For Alabama softball superfan Emily Pitek, change has provided her with a second family.

That second family is comprised of those within the Alabama softball program and those who support it. Those people create a crimson sea that fills the green grandstand chair backs and the Brickyard beyond the right field wall at Rhoads Stadium every spring.

None of that would have come to fruition without the spring of 2004 and Pitek's change of opinion on the sport of softball.

Back then, Pitek was a freshman at Alabama and a member of the women’s soccer team. She was informed that she would not be traveling with the team on its spring break trip due to an injury she had sustained.

Pitek was left with nothing to do, as her team was gone and her home in Buffalo, New York was nearly 950 miles away. So, she found herself at a softball game.

“Before coming to college, I did not like the sport of softball whatsoever, like at all, which is kind of jarring for some people to hear,” Pitek said.

Pitek walked into Rhoads Stadium with a crowd of 700 fans and took a seat. A group of young men that called themselves the ‘Bent Tree Boys’ sat in the front couple of rows and created a boisterous environment.

“I love that type of environment,” Pitek said. “I kind of took a cue from them and saw that (Coach Patrick Murphy) was inviting that type of atmosphere from his fans. Supporting others, loudly and boisterously, is in my wheelhouse.”

Along with the rowdy crowd, Pitek was also captivated by the speed of the game and how close fans are to the field. She kept coming back, as she wanted to support her fellow female student-athletes as much as she could.

“My goal going into it was just telling them that someone appreciates what they're doing,” Pitek said.

It’s been 18 years since Pitek began supporting the softball program, and she now leads the party at Rhoads each spring.

“I credit her a lot to the atmosphere at the field because she gets the crowd going,” Murphy said. “Every coach in America that comes here knows who she is. That does not happen in any other sport.”

Alabama softball director of operations and 2012 national champion Jadyn Spencer appreciates Pitek, and believes her support has been “second to none” not only in college softball, but also in collegiate athletics as a whole.

Spencer believes Alabama won game three of the 2015 Tuscaloosa Super Regional against Oklahoma in large part because of Pitek, which sent the program to its 10th appearance at the Women’s College World Series.

Down 3-1 in the bottom of the sixth inning with two outs and the bases loaded, Marisa Runyon came to the plate. It would have been easy for the crowd’s spirits to dampen, as Runyon was 0-for-8 on the weekend heading into the at-bat. But Pitek didn’t let that happen.

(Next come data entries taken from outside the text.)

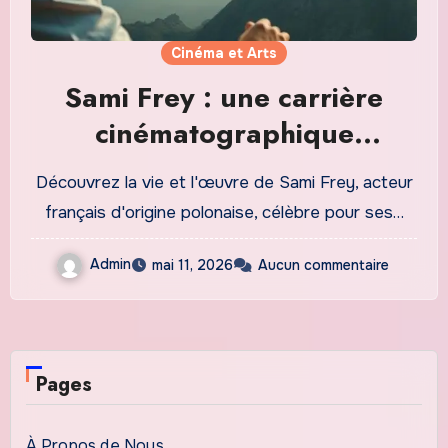
Cinéma et Arts
Sami Frey : une carrière
cinématographique
marquante
Découvrez la vie et l'œuvre de Sami Frey, acteur
français d'origine polonaise, célèbre pour ses…
Admin
mai 11, 2026
Aucun commentaire
Pages
À Propos de Nous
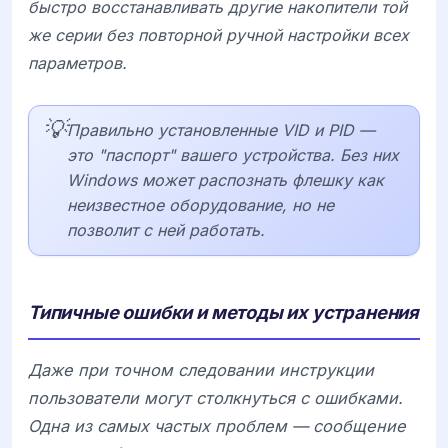
быстро восстанавливать другие накопители той
же серии без повторной ручной настройки всех
параметров.
💡
Правильно установленные VID и PID —
это "паспорт" вашего устройства. Без них
Windows может распознать флешку как
неизвестное оборудование, но не
позволит с ней работать.
Типичные ошибки и методы их устранения
Даже при точном следовании инструкции
пользователи могут столкнуться с ошибками.
Одна из самых частых проблем — сообщение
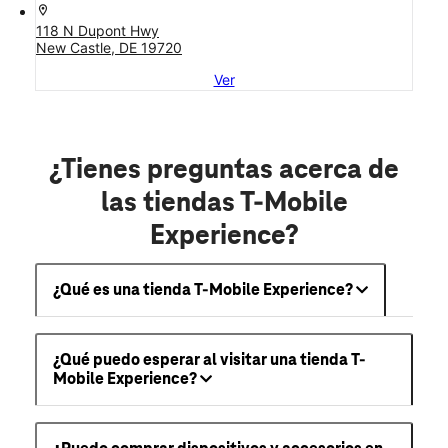
location_on
118 N Dupont Hwy
New Castle, DE 19720
Ver
¿Tienes preguntas acerca de
las tiendas T-Mobile
Experience?
¿Qué es una tienda T-Mobile Experience?
¿Qué puedo esperar al visitar una tienda T-
Mobile Experience?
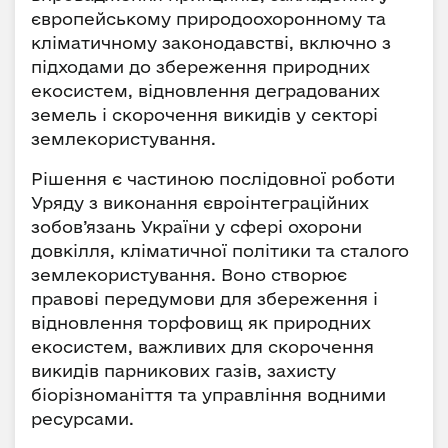
європейському природоохоронному та
кліматичному законодавстві, включно з
підходами до збереження природних
екосистем, відновлення деградованих
земель і скорочення викидів у секторі
землекористування.
Рішення є частиною послідовної роботи
Уряду з виконання євроінтеграційних
зобов’язань України у сфері охорони
довкілля, кліматичної політики та сталого
землекористування. Воно створює
правові передумови для збереження і
відновлення торфовищ як природних
екосистем, важливих для скорочення
викидів парникових газів, захисту
біорізноманіття та управління водними
ресурсами.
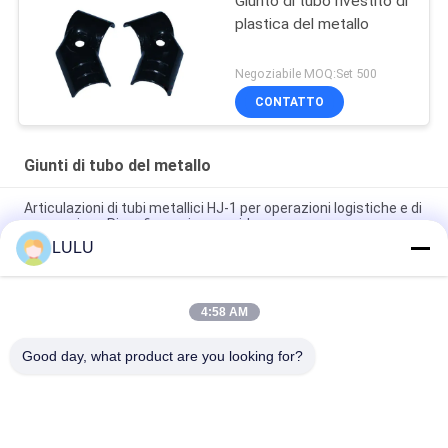
Giunto di tubo rivestito di
plastica del metallo
Negoziabile MOQ:Set 500
CONTATTO
Giunti di tubo del metallo
Articulazioni di tubi metallici HJ-1 per operazioni logistiche e di
magazzino - Riconfigurazione rapida
LULU
Sistema di passerelle tubolari economiche - Giunti tubolari
metallici HJ-1 per progetti attenti al budget
4:58 AM
Sistema di canalizzazioni completo - Giunti metallici HJ-1 per
lo stoccaggio industriale
Good day, what product are you looking for?
Categorie popolari
Tutti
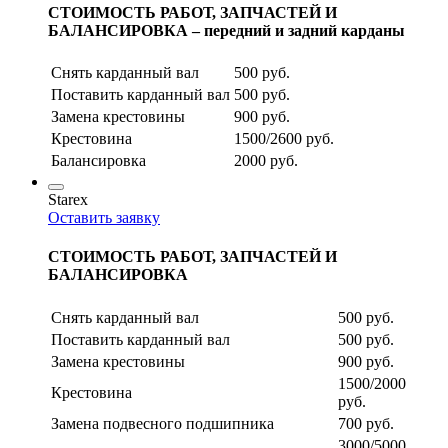
СТОИМОСТЬ РАБОТ, ЗАПЧАСТЕЙ И
БАЛАНСИРОВКА – передний и задний карданы
Снять карданный вал
500 руб.
Поставить карданный вал
500 руб.
Замена крестовины
900 руб.
Крестовина
1500/2600 руб.
Балансировка
2000 руб.
Starex
Оставить заявку
СТОИМОСТЬ РАБОТ, ЗАПЧАСТЕЙ И
БАЛАНСИРОВКА
Снять карданный вал
500 руб.
Поставить карданный вал
500 руб.
Замена крестовины
900 руб.
1500/2000
Крестовина
руб.
Замена подвесного подшипника
700 руб.
3000/5000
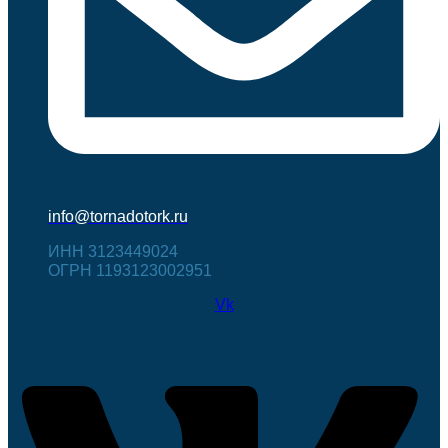
info@tornadotork.ru
ИНН 3123449024
ОГРН 1193123002951
Vk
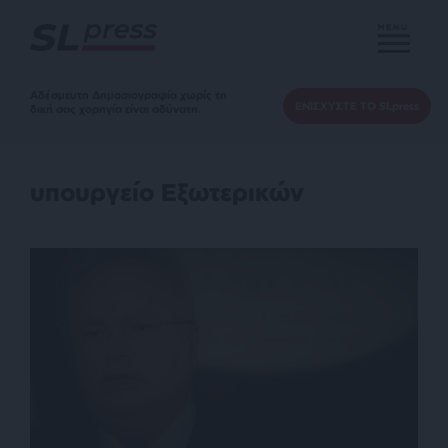
MENU
Αδέσμευτη Δημοσιογραφία χωρίς τη
ΕΝΙΣΧΥΣΤΕ ΤΟ SLpress
δική σας χορηγία είναι αδύνατη.
υπουργείο Εξωτερικών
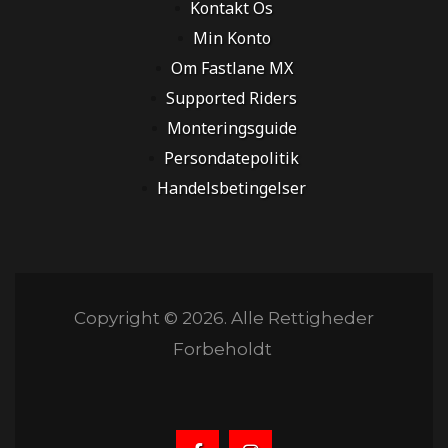
Kontakt Os
Min Konto
Om Fastlane MX
Supported Riders
Monteringsguide
Persondatepolitik
Handelsbetingelser
Copyright © 2026. Alle Rettigheder
Forbeholdt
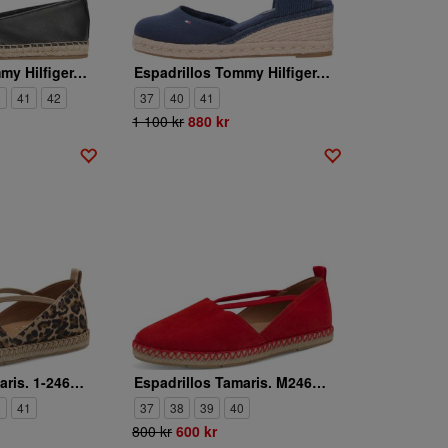
Espadrillos Tommy Hilfiger. TH LOGO LEATHER ESPADRILLE
Espadrillos Tommy Hilfiger. MID WEDGE ESPAD CLOSED TOE
0
41
42
37
40
41
1 100 kr
880 kr
Espadrillos Tamaris. 1-24620-44/360
Espadrillos Tamaris. M2462044
0
41
37
38
39
40
800 kr
600 kr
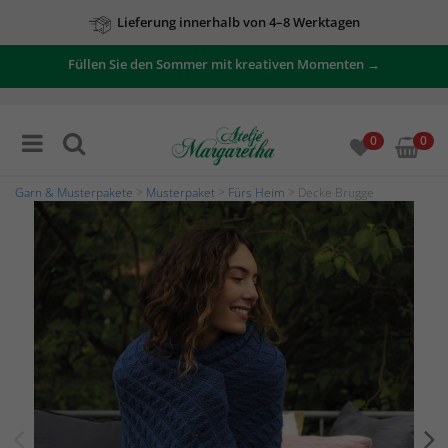
Lieferung innerhalb von 4–8 Werktagen
Zu unseren Angeboten
Füllen Sie den Sommer mit kreativen Momenten →
0
0
Garn & Musterpakete
>
Musterpaket
>
Fürs Heim
> Decke Brugge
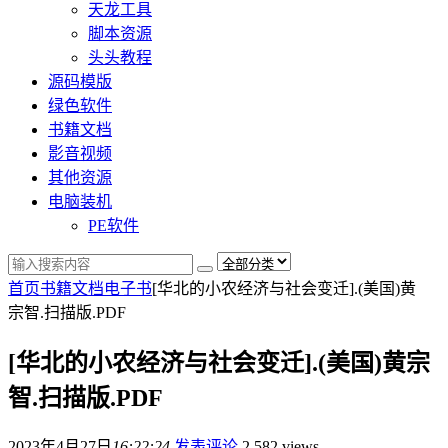
天龙工具
脚本资源
头头教程
源码模版
绿色软件
书籍文档
影音视频
其他资源
电脑装机
PE软件
首页
书籍文档
电子书
[华北的小农经济与社会变迁].(美国)黄
宗智.扫描版.PDF
[华北的小农经济与社会变迁].(美国)黄宗
智.扫描版.PDF
2023年4月27日
16:22:24
发表评论
2,582 views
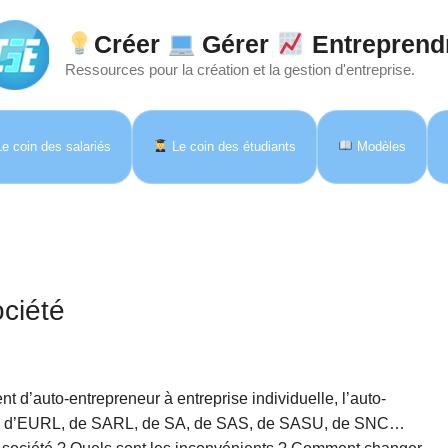
Créer
Gérer
Entreprend
Ressources pour la création et la gestion d'entreprise.
e coin des salariés
Le coin des étudiants
Modèles
ciété
 d’auto-entrepreneur à entreprise individuelle, l’auto-
orme d’EURL, de SARL, de SA, de SAS, de SASU, de SNC…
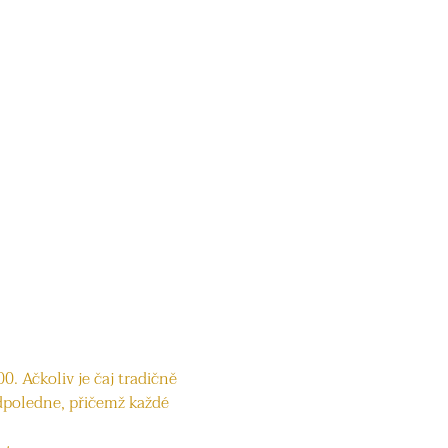
. Ačkoliv je čaj tradičně 
dpoledne, přičemž každé 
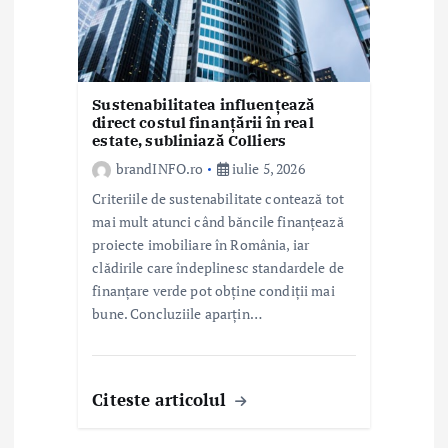
Sustenabilitatea influențează
direct costul finanțării în real
estate, subliniază Colliers
brandINFO.ro
iulie 5, 2026
Criteriile de sustenabilitate contează tot
mai mult atunci când băncile finanțează
proiecte imobiliare în România, iar
clădirile care îndeplinesc standardele de
finanțare verde pot obține condiții mai
bune. Concluziile aparțin…
Citeste articolul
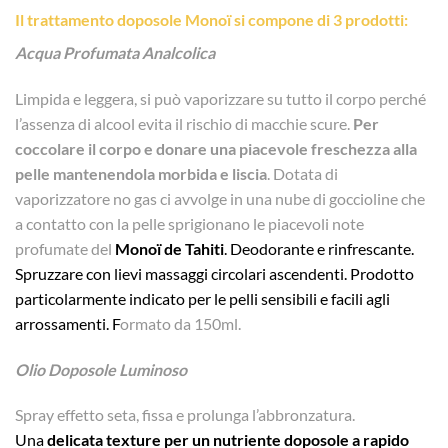
Il trattamento doposole Monoï si compone di 3 prodotti:
Acqua Profumata Analcolica
Limpida e leggera, si può vaporizzare su tutto il corpo perché
l’assenza di alcool evita il rischio di macchie scure.
Per
coccolare il corpo e donare una piacevole freschezza alla
pelle mantenendola morbida e liscia
. Dotata di
vaporizzatore no gas ci avvolge in una nube di goccioline che
a contatto con la pelle sprigionano le piacevoli note
profumate del
Monoï de Tahiti
. Deodorante e rinfrescante.
Spruzzare con lievi massaggi circolari ascendenti. Prodotto
particolarmente indicato per le pelli sensibili e facili agli
arrossamenti. F
ormato da 150ml.
Olio Doposole Luminoso
Spray effetto seta, fissa e prolunga l’abbronzatura.
Una
delicata texture per un nutriente doposole a rapido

Pitek and Alabama's players began the ‘Ala-bama’ chant as Runyon walked up to the plate. Hundreds of fans were on their feet cheering and shaking their crimson and white shakers to encourage the then-sophomore. On the first pitch of the at-bat, Runyon launched a grand slam over the right field wall, which proved to make the difference in the game.

“I think my favorite memory from Alabama softball was that game and that day just because it felt like my ears were bleeding,” Spencer said.

Pitek no longer stands and cheers on the third base dugout by herself. Mary Morgan Tucker and Chad Murdock join her these days, and she’s taken the two fans under her wing.

Both Tucker and Murdock began their friendships in a similar fashion. They each remembered going to softball games and being mesmerized by the way Pitek riled up the crowd.

“Once you visit Rhoads, you want to come back, and an obvious big part of that is because of the great softball,” Murdock said. “The other big part of it is because of Emily and the atmosphere she’s able to create.”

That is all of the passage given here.